Wednesday, July 8, 2015

[Review] Terminator Genisys

The Terminator franchise has been fairly on the downward slope following James Cameron's classic first two films of the series, The Terminator & Terminator 2: Judgement Day. Judging by the Terminator Genisys trailer, there was a glimmer of potential, especially considering how another recent big franchise sequel (Jurassic World) was able to deliver some roaring fun. However, Genisys turns out as a thorough disappointment, reaching to be what it can't.

In the future, most of humankind has been obliterated by robots and machines. John Connor (Jason Clarke) sends his bud Kyle (Jai Courtney) back in time to save his mother Sarah Conner (Emilia Clarke of "Game of Thrones" Queen of Dragons fame) from being assassinated. But a rift in time screws things up, and the roles of everyone (including the returning Arnold Schwarzenegger) have been twisted. All the time-hopping makes this a very convoluted plot. Instead of being ambitious or complex, it's just a drag to keep tabs on. And aside from a couple of Arnold's lines, and a strangely timed cue of the Ramones' "I Wanna be Sedated", it doesn't help that this is a mostly humorless load of clunk and an onslaught of exposition.

Despite the upgraded technology and special effects, Genisys doesn't even come close to packing the metal haymakers of the beloved first two installments. It lacks the same sci-fi intrigue, the charm, and yes, the beating heart. And even when we toss the comparison factor to its lofty predecessors out the window, this is still a run-of-the-mill action flick. The action sequences don't even match some of the things we've already seen on the big screen this year. The only real surprise is how early in the film the Golden Gate Bridge (Hollywood's punching bag) gets destroyed.
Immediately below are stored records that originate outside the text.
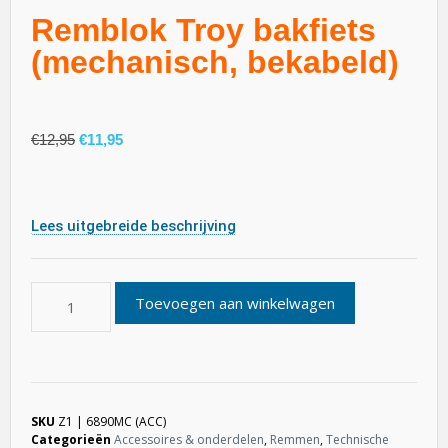
Remblok Troy bakfiets
(mechanisch, bekabeld)
€
12,95
€
11,95
Lees uitgebreide beschrijving
Toevoegen aan winkelwagen
SKU
Z1 | 6890MC (ACC)
Categorieën
Accessoires & onderdelen
,
Remmen
,
Technische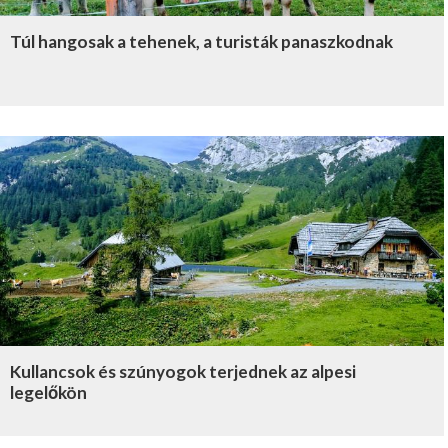
Túl hangosak a tehenek, a turisták panaszkodnak
Kullancsok és szúnyogok terjednek az alpesi
legelőkön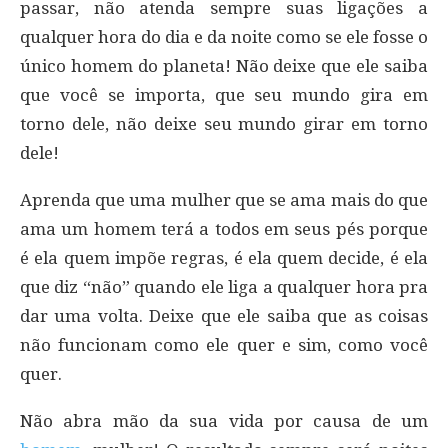
passar, não atenda sempre suas ligações a
qualquer hora do dia e da noite como se ele fosse o
único homem do planeta! Não deixe que ele saiba
que você se importa, que seu mundo gira em
torno dele, não deixe seu mundo girar em torno
dele!
Aprenda que uma mulher que se ama mais do que
ama um homem terá a todos em seus pés porque
é ela quem impõe regras, é ela quem decide, é ela
que diz “não” quando ele liga a qualquer hora pra
dar uma volta. Deixe que ele saiba que as coisas
não funcionam como ele quer e sim, como você
quer.
Não abra mão da sua vida por causa de um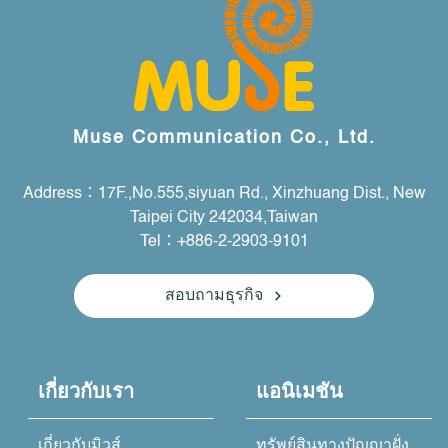
Muse Communication Co., Ltd.
Address：17F.,No.555,siyuan Rd., Xinzhuang Dist., New
Taipei City 242034,Taiwan
Tel：+886-2-2903-9101
สอบถามธุรกิจ
เกี่ยวกับเรา
แอนิเมชัน
เกี่ยวกับมิวส์
ทรัพย์สินทางปัญญาฝั่ง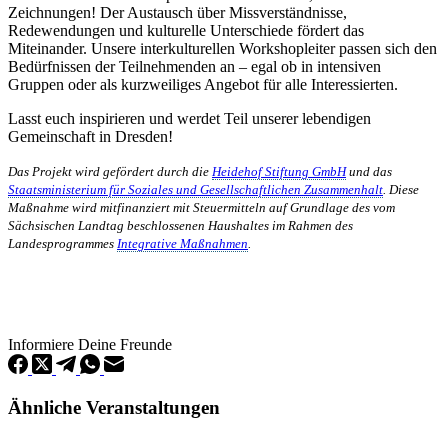
Zeichnungen! Der Austausch über Missverständnisse,
Redewendungen und kulturelle Unterschiede fördert das
Miteinander. Unsere interkulturellen Workshopleiter passen sich den
Bedürfnissen der Teilnehmenden an – egal ob in intensiven
Gruppen oder als kurzweiliges Angebot für alle Interessierten.
Lasst euch inspirieren und werdet Teil unserer lebendigen
Gemeinschaft in Dresden!
Das Projekt wird gefördert durch die
Heidehof Stiftung GmbH
und das
Staatsministerium für Soziales und Gesellschaftlichen Zusammenhalt
. Diese
Maßnahme wird mitfinanziert mit Steuermitteln auf Grundlage des vom
Sächsischen Landtag beschlossenen Haushaltes im Rahmen des
Landesprogrammes
Integrative Maßnahmen
.
Informiere Deine Freunde
Ähnliche Veranstaltungen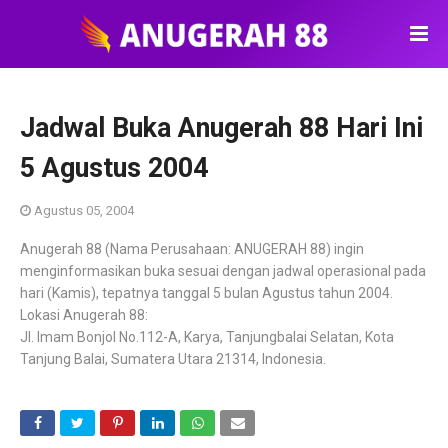
Jadwal Buka Anugerah 88 Hari Ini
5 Agustus 2004
Agustus 05, 2004
Anugerah 88 (Nama Perusahaan: ANUGERAH 88) ingin
menginformasikan buka sesuai dengan jadwal operasional pada
hari (Kamis), tepatnya tanggal 5 bulan Agustus tahun 2004.
Lokasi Anugerah 88:
Jl. Imam Bonjol No.112-A, Karya, Tanjungbalai Selatan, Kota
Tanjung Balai, Sumatera Utara 21314, Indonesia.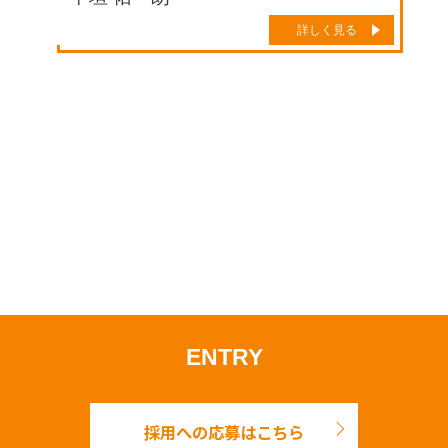
詳しく見る
ENTRY
採用への応募はこちら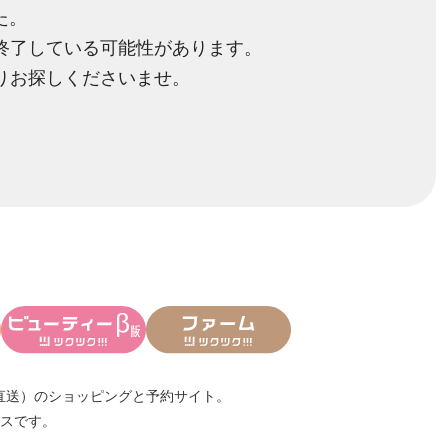
た。
終了している可能性があります。
りお探しくださいませ。
直送）
のショッピングと予約サイト。
スです。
It also indulges in another Hollywood action trend--the lighting of each scene is unnecessarily dark, so the images sort of fade into each other and don't really pop. Most of the first two Terminators take place in broad daylight (if not under better light sources) and are still notably more menacing and brooding without having to drench itself in shadows.

Terminator Genisys never really feels like a true Terminator movie. And all its callbacks don't come off as thoughtful crowd-pleasing odes, but more-so desperate retreads. Worst of all--in somewhat infuriating fashion, it messes around with the plots of T1 & T2. It's the epitome of a throwaway. It's aggressively inessential, and it might as well be lowered into the flames.